ACTION ITEM: What is needed is an exact repetition of the lines from the first one in the data through the line with "Контакты (519, 16)", with no pictures.
::: DATA SUPPLIED :::
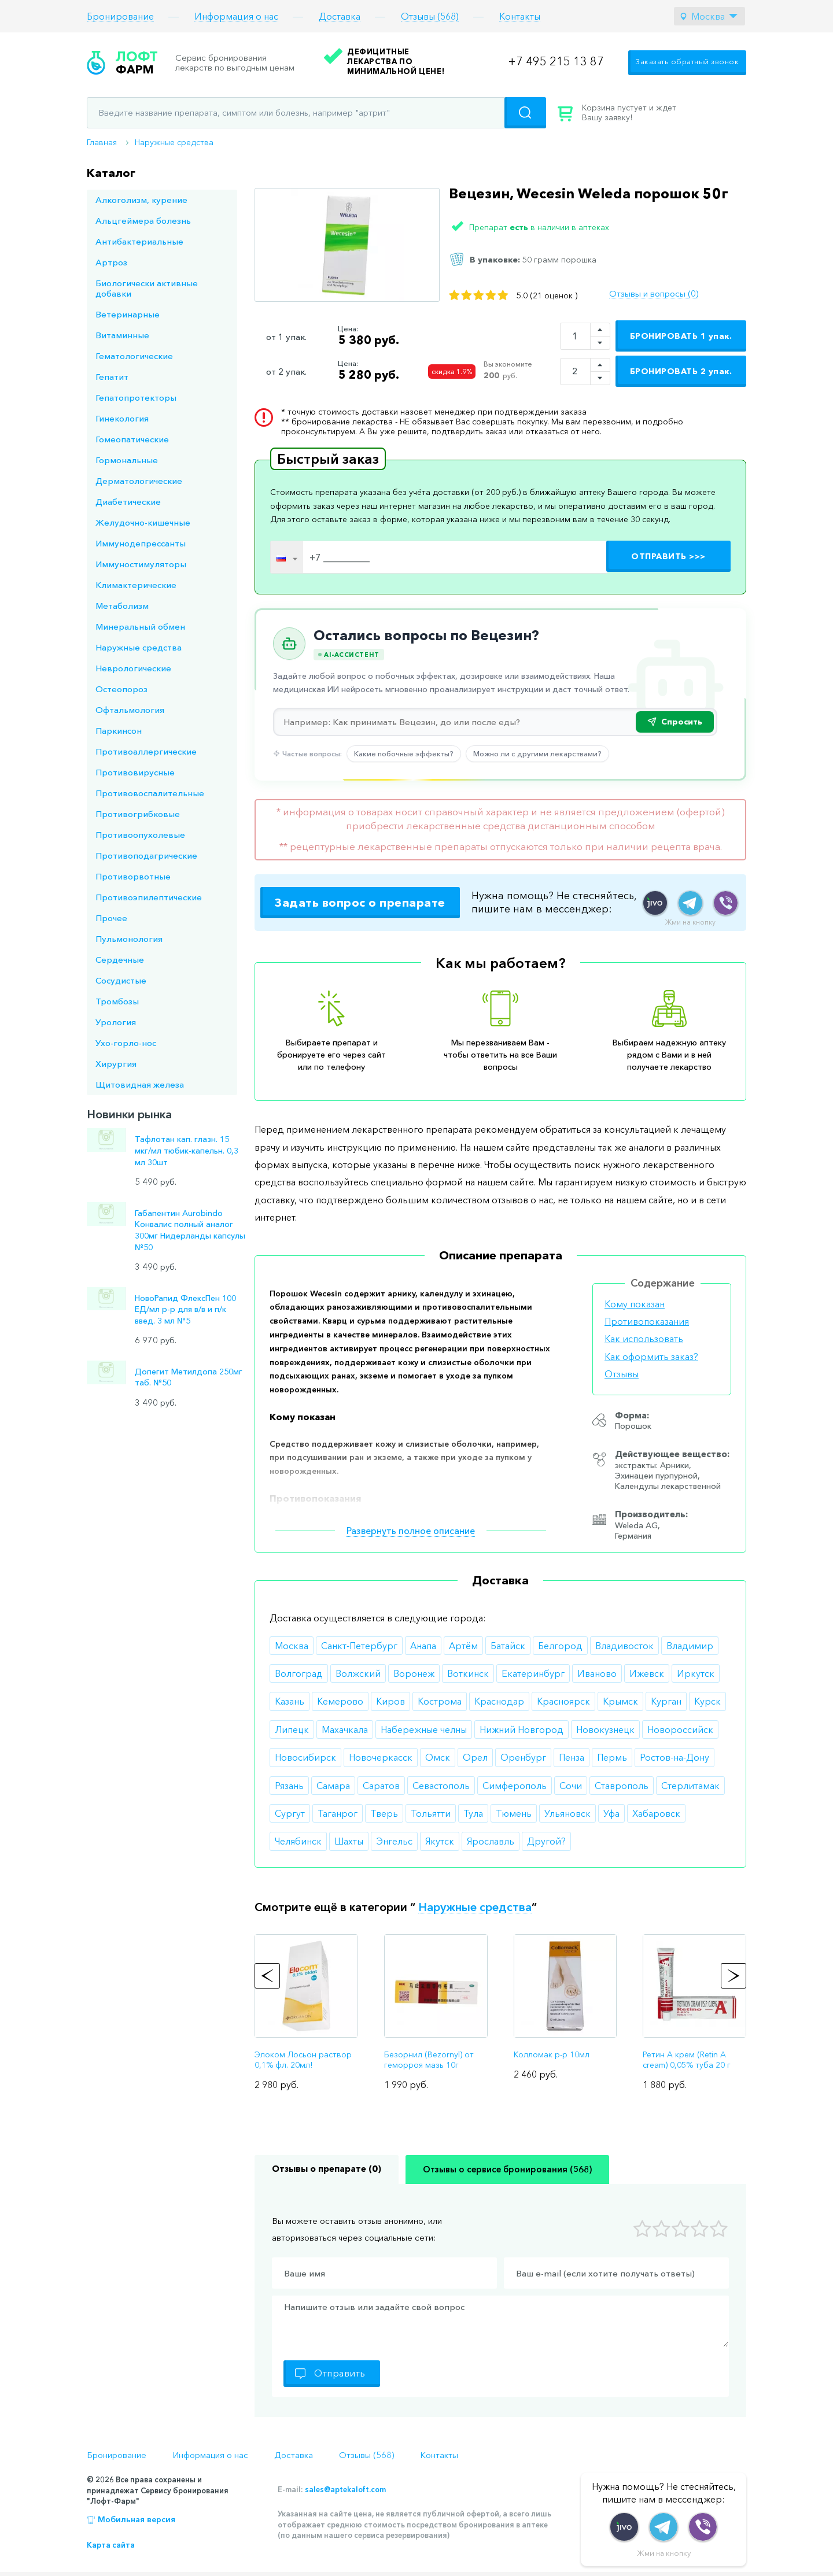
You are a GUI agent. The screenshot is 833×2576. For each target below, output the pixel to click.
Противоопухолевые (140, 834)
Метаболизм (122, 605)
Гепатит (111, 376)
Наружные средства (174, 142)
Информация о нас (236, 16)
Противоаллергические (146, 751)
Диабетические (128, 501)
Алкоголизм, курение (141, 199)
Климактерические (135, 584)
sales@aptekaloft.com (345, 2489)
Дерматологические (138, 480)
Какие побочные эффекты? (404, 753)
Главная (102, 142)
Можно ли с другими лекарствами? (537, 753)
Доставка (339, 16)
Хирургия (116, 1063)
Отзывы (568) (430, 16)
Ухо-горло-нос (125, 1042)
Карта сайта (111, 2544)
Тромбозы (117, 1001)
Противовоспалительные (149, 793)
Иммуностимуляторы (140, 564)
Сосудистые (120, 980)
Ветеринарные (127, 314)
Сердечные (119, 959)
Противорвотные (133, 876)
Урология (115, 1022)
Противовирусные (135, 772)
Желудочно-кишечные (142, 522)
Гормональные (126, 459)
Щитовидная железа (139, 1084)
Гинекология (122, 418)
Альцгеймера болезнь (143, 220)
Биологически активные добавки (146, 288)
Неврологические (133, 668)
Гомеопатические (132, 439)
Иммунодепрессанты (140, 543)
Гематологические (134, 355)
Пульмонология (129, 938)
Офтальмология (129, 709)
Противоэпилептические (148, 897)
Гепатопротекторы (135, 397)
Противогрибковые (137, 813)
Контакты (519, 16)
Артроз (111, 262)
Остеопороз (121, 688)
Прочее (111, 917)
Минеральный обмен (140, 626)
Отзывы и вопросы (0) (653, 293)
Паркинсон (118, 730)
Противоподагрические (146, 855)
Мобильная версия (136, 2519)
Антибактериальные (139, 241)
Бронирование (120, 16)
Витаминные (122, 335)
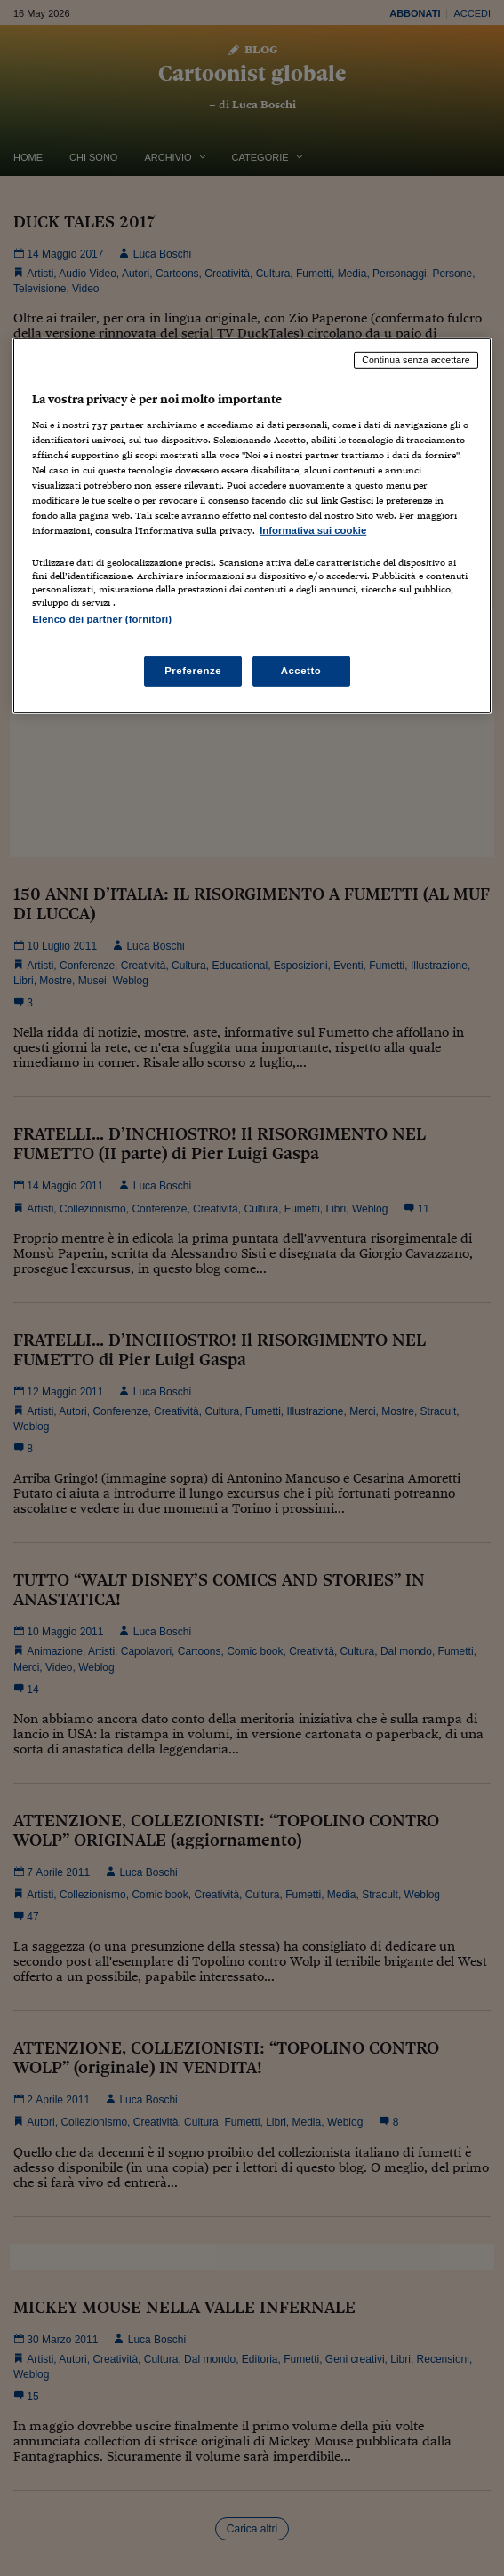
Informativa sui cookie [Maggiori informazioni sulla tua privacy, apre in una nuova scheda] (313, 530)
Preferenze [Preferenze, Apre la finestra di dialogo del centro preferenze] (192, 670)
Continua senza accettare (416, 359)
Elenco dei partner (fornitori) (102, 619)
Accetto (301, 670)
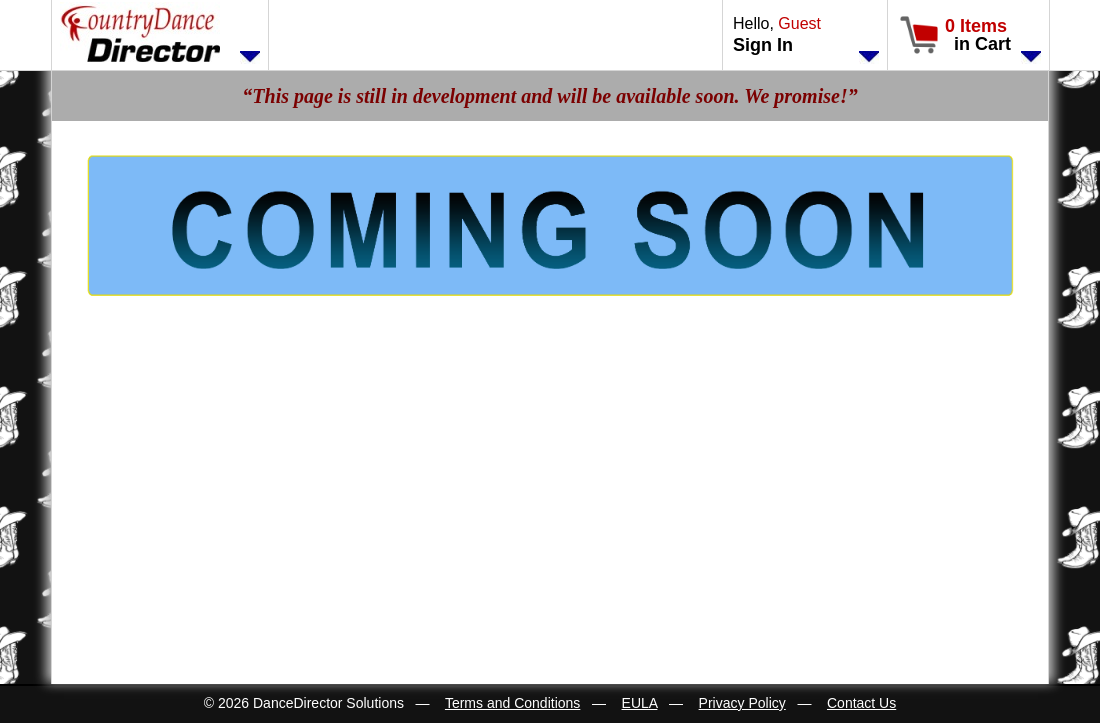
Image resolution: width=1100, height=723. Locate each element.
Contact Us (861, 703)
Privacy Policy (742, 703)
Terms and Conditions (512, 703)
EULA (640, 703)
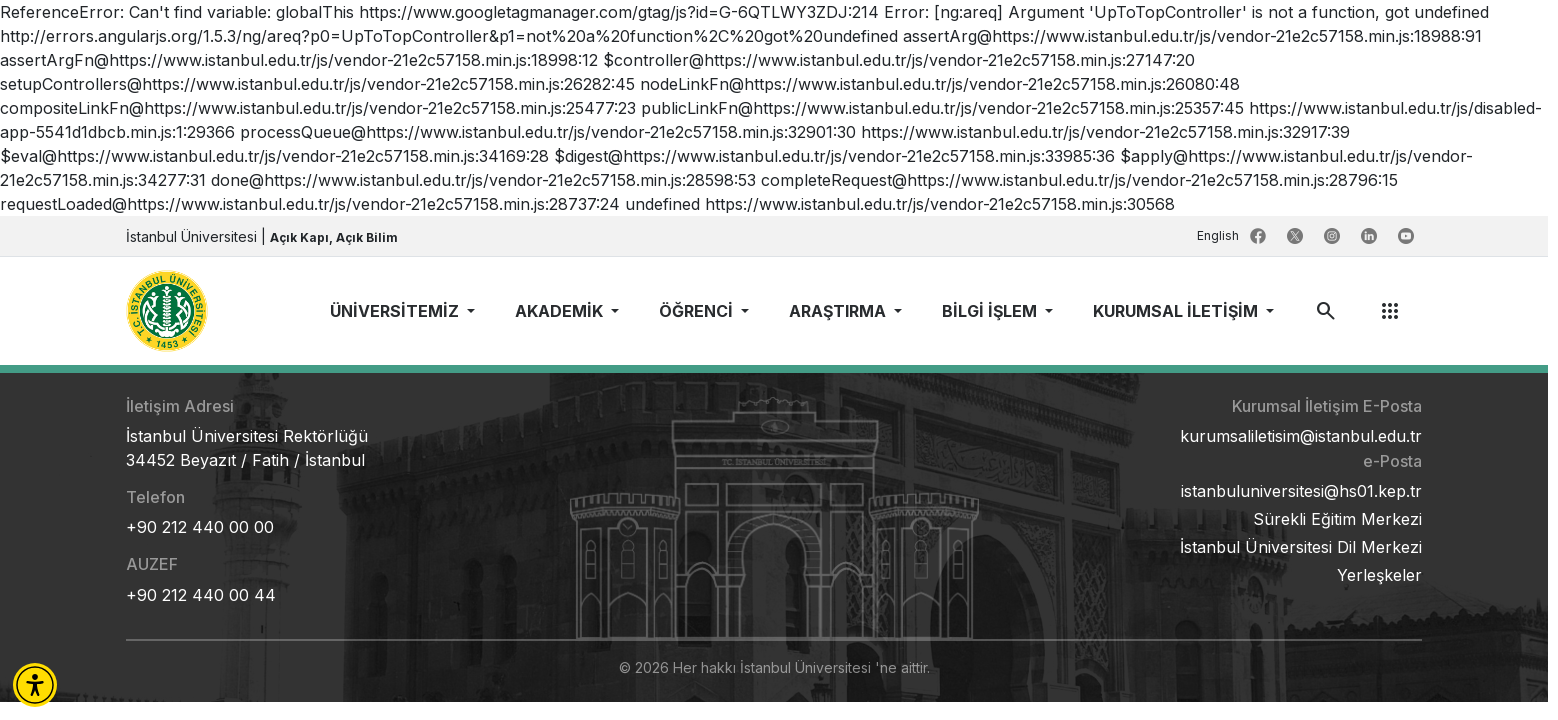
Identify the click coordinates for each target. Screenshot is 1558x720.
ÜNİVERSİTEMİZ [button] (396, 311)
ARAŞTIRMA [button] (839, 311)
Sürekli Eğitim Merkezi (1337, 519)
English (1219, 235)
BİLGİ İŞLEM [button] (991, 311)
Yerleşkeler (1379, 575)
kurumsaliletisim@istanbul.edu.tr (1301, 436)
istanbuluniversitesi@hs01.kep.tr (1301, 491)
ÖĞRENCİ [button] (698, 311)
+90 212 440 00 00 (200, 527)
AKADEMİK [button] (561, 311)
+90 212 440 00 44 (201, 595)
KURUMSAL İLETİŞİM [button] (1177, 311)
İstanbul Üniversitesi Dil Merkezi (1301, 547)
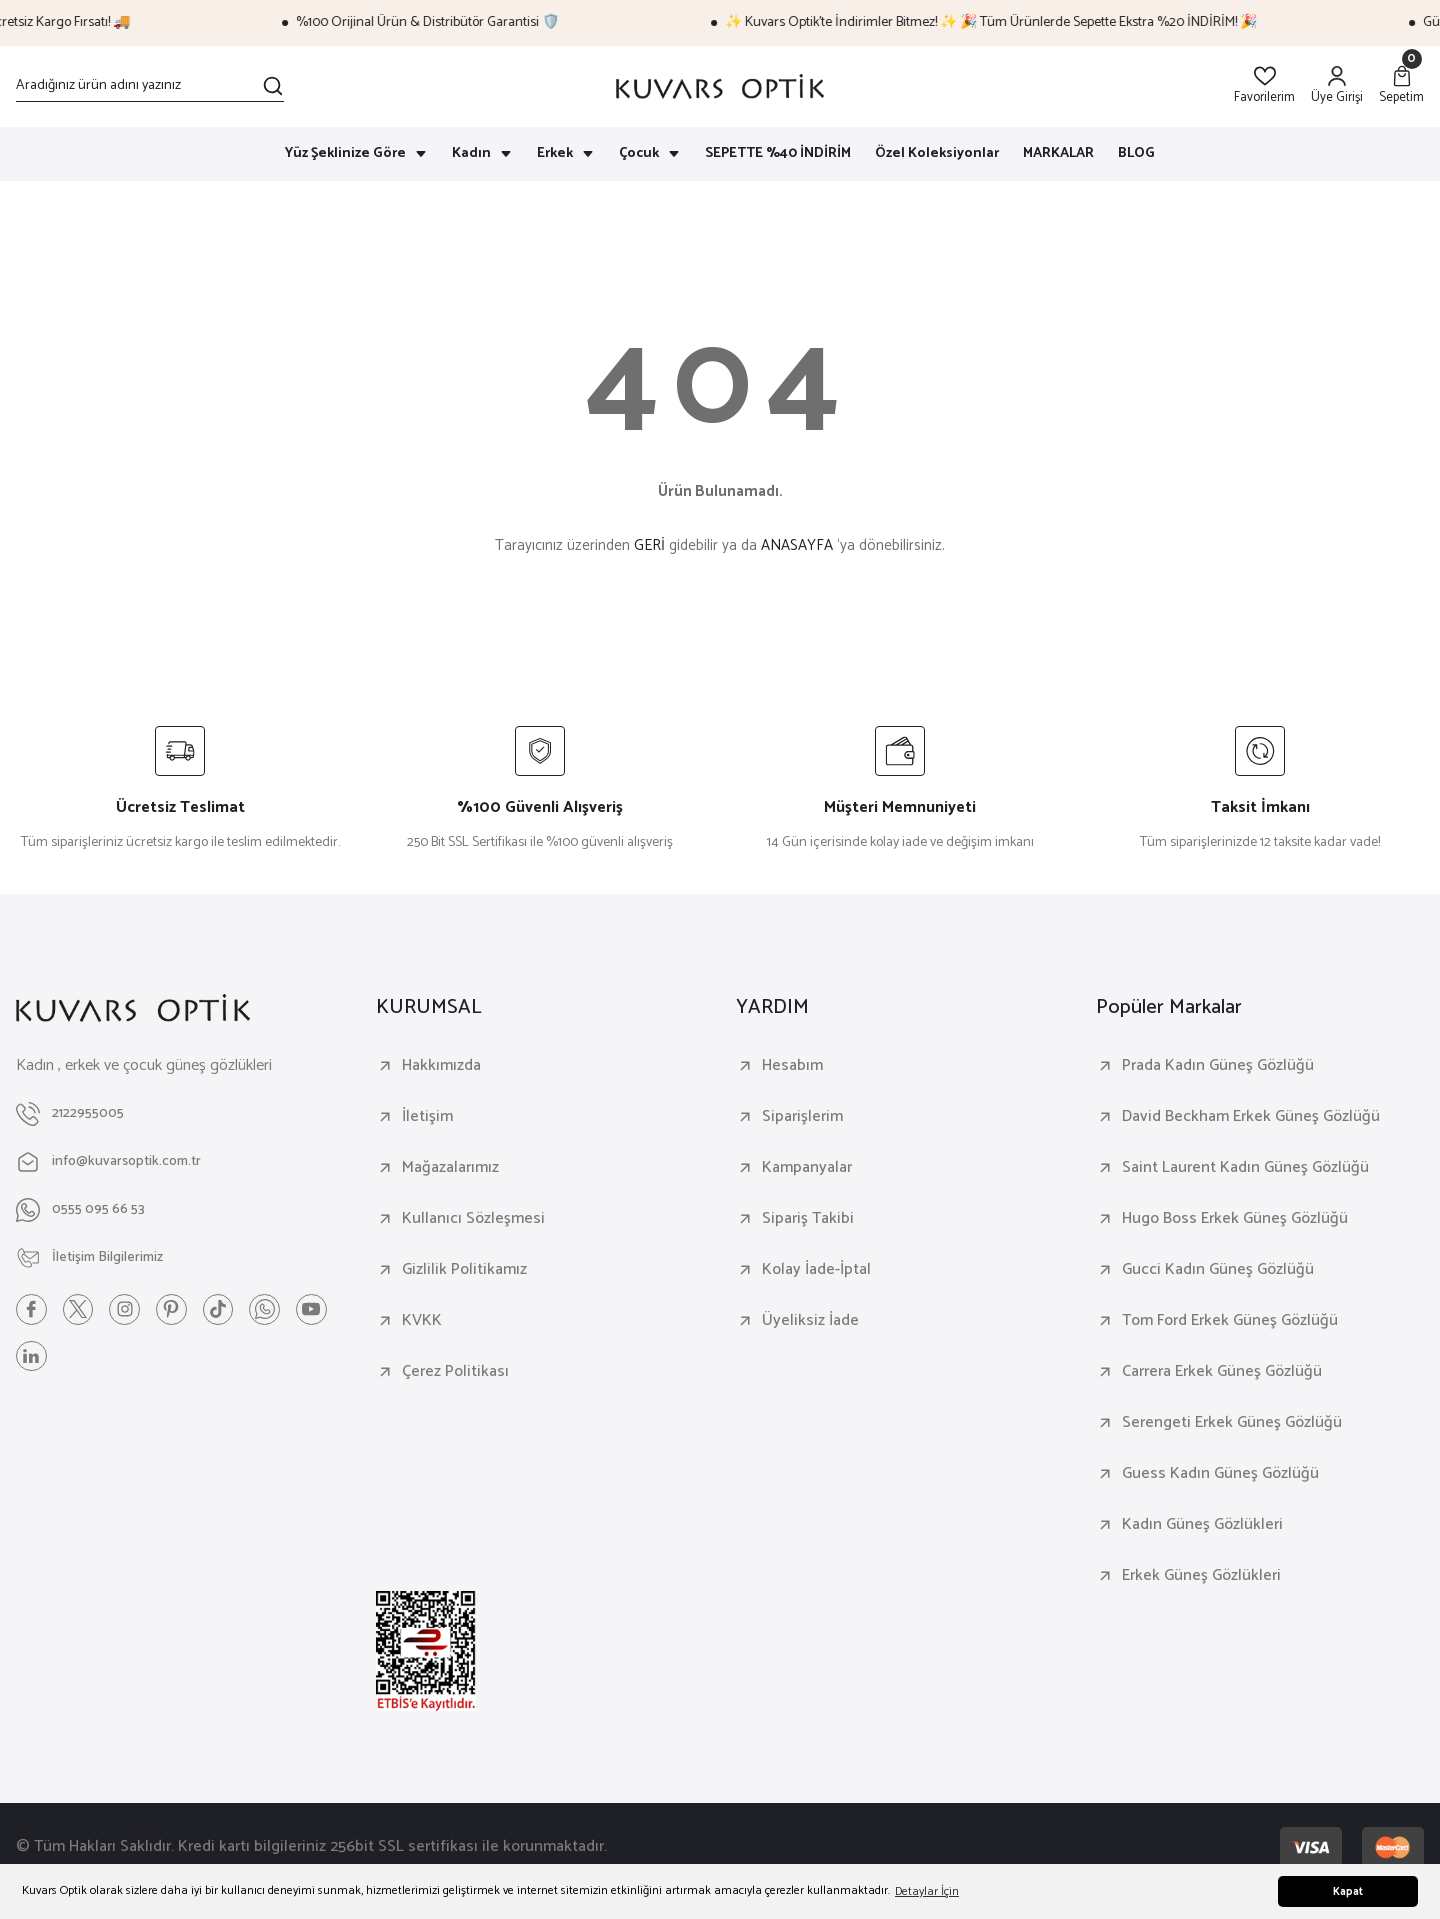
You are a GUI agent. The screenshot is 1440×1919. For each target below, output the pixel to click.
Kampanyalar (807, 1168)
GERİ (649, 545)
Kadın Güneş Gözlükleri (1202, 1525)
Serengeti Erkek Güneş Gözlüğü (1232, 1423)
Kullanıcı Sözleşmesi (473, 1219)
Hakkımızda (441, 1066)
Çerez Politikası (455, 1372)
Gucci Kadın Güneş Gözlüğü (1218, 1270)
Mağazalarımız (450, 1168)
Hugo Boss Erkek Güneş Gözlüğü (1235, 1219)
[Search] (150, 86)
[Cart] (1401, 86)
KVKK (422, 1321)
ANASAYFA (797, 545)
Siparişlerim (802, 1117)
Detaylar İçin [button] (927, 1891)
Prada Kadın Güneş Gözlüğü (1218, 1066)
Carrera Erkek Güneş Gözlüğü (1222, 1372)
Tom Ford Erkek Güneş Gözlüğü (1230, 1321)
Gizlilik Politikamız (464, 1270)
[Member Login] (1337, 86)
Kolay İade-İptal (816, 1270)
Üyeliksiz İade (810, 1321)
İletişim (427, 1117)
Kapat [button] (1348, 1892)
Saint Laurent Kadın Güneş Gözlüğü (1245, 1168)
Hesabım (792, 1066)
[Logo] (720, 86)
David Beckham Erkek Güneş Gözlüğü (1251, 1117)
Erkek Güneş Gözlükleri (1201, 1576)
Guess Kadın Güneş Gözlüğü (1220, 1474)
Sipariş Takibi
:::
TASK RESULT:
You are a GUI agent. The screenshot is 833×2576. For each target below, output the pixel to click.
Противоопухолевые (140, 834)
Метаболизм (122, 605)
Гепатит (111, 376)
Наружные средства (174, 142)
Информация о нас (236, 16)
Противоаллергические (146, 751)
Диабетические (128, 501)
Алкоголизм, курение (141, 199)
Климактерические (135, 584)
sales@aptekaloft.com (345, 2489)
Дерматологические (138, 480)
Какие побочные эффекты? (404, 753)
Главная (102, 142)
Можно ли с другими лекарствами? (537, 753)
Доставка (339, 16)
Хирургия (116, 1063)
Отзывы (568) (430, 16)
Ухо-горло-нос (125, 1042)
Карта сайта (111, 2544)
Тромбозы (117, 1001)
Противовоспалительные (149, 793)
Иммуностимуляторы (140, 564)
Сосудистые (120, 980)
Ветеринарные (127, 314)
Сердечные (119, 959)
Противорвотные (133, 876)
Урология (115, 1022)
Противовирусные (135, 772)
Желудочно-кишечные (142, 522)
Гормональные (126, 459)
Щитовидная железа (139, 1084)
Гинекология (122, 418)
Альцгеймера болезнь (143, 220)
Биологически активные добавки (146, 288)
Неврологические (133, 668)
Гомеопатические (132, 439)
Иммунодепрессанты (140, 543)
Гематологические (134, 355)
Пульмонология (129, 938)
Офтальмология (129, 709)
Противоэпилептические (148, 897)
Гепатопротекторы (135, 397)
Противогрибковые (137, 813)
Контакты (519, 16)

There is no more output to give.